▶ _Brief_
Would you please copy each line of the listing that mentions "Value"?
(Material supplied begins)
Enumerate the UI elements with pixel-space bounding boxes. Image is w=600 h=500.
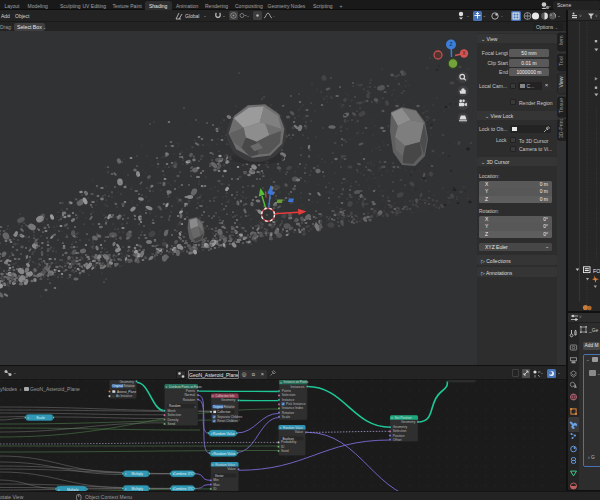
svg-text:✓: ✓ [213,419,216,423]
svg-text:Scale: Scale [36,416,45,420]
svg-text:Vector: Vector [215,474,224,478]
svg-text:Random: Random [169,404,181,408]
svg-text:˅: ˅ [166,385,168,389]
svg-text:✓: ✓ [282,402,285,406]
svg-text:Random Value: Random Value [283,426,303,430]
svg-text:˅: ˅ [595,14,598,19]
svg-text:Geometry: Geometry [120,380,135,384]
svg-text:Scale: Scale [282,415,290,419]
svg-text:Random Value: Random Value [215,463,235,467]
svg-text:Density: Density [168,418,179,422]
svg-text:Random Value: Random Value [214,452,236,456]
svg-text:˅: ˅ [172,472,174,476]
svg-text:Relative: Relative [124,384,135,388]
svg-text:Combine XYZ: Combine XYZ [173,472,194,476]
svg-text:˅: ˅ [280,381,282,385]
svg-text:Offset: Offset [393,438,402,442]
svg-text:˅: ˅ [211,432,213,436]
svg-text:As Instance: As Instance [116,394,132,398]
svg-text:˅: ˅ [125,472,127,476]
svg-text:Value: Value [227,467,235,471]
svg-text:Tissue: Tissue [557,98,563,113]
svg-text:˅: ˅ [27,416,29,420]
svg-text:Original: Original [213,405,224,409]
svg-text:Geometry: Geometry [221,398,236,402]
svg-text:Collection: Collection [217,410,231,414]
svg-text:Item: Item [557,35,563,45]
svg-text:Reset Children: Reset Children [217,419,238,423]
svg-text:˅: ˅ [212,394,214,398]
svg-text:˅: ˅ [212,463,214,467]
svg-text:3D-Print: 3D-Print [557,118,563,138]
svg-text:˅: ˅ [194,405,196,409]
svg-text:Multiply: Multiply [132,472,144,476]
svg-text:Value: Value [295,430,303,434]
svg-text:Tool: Tool [557,56,563,66]
svg-text:˅: ˅ [391,416,393,420]
svg-text:Geometry: Geometry [401,420,416,424]
svg-text:Seed: Seed [168,422,176,426]
svg-text:Asteroi_Plane: Asteroi_Plane [117,390,137,394]
svg-text:Seed: Seed [281,449,289,453]
svg-text:Rotation: Rotation [183,398,195,402]
svg-text:Mesh: Mesh [168,409,176,413]
svg-text:X: X [462,51,465,56]
svg-text:View: View [557,76,563,87]
svg-text:_Ge: _Ge [588,328,598,333]
svg-text:Relative: Relative [224,405,235,409]
svg-text:˅: ˅ [280,426,282,430]
svg-text:Z: Z [449,41,452,47]
svg-text:Original: Original [112,384,123,388]
svg-text:Selection: Selection [282,393,296,397]
svg-text:Instances: Instances [290,385,304,389]
svg-text:FO: FO [593,268,600,274]
svg-text:˅: ˅ [579,14,582,19]
svg-text:Points: Points [186,389,196,393]
svg-text:Random Value: Random Value [213,432,235,436]
svg-text:˅: ˅ [212,452,214,456]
(Material supplied ends)
▶ _Output_
svg-text:Random Value: Random Value [283,426,303,430]
svg-text:Random Value: Random Value [215,463,235,467]
svg-text:Random Value: Random Value [214,452,236,456]
svg-text:Value: Value [227,467,235,471]
svg-text:Value: Value [295,430,303,434]
svg-text:Random Value: Random Value [213,432,235,436]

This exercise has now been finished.